### Work request
Write out the data exactly, please, and omit the pictures.

Segment Start: Supplied data

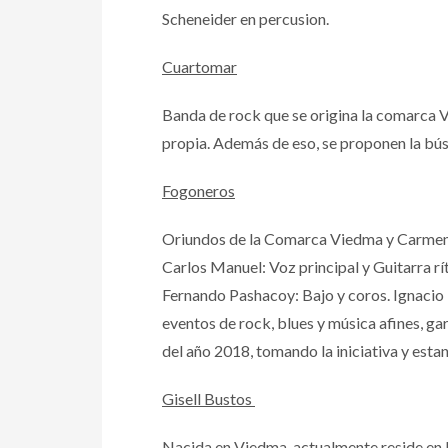
Scheneider en percusion.
Cuartomar
Banda de rock que se origina la comarca V
propia. Además de eso, se proponen la bús
Fogoneros
Oriundos de la Comarca Viedma y Carmen d
Carlos Manuel: Voz principal y Guitarra rí
Fernando Pashacoy: Bajo y coros. Ignacio
eventos de rock, blues y música afines, ga
del año 2018, tomando la iniciativa y estan
Gisell Bustos
Nacida en Viedma, actualmente reside en la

Segment End: Supplied data

### Response
Scheneider en percusion.
Cuartomar
Banda de rock que se origina la comarca V
propia. Además de eso, se proponen la bús
Fogoneros
Oriundos de la Comarca Viedma y Carmen d
Carlos Manuel: Voz principal y Guitarra rí
Fernando Pashacoy: Bajo y coros. Ignacio
eventos de rock, blues y música afines, ga
del año 2018, tomando la iniciativa y estan
Gisell Bustos
Nacida en Viedma, actualmente reside en la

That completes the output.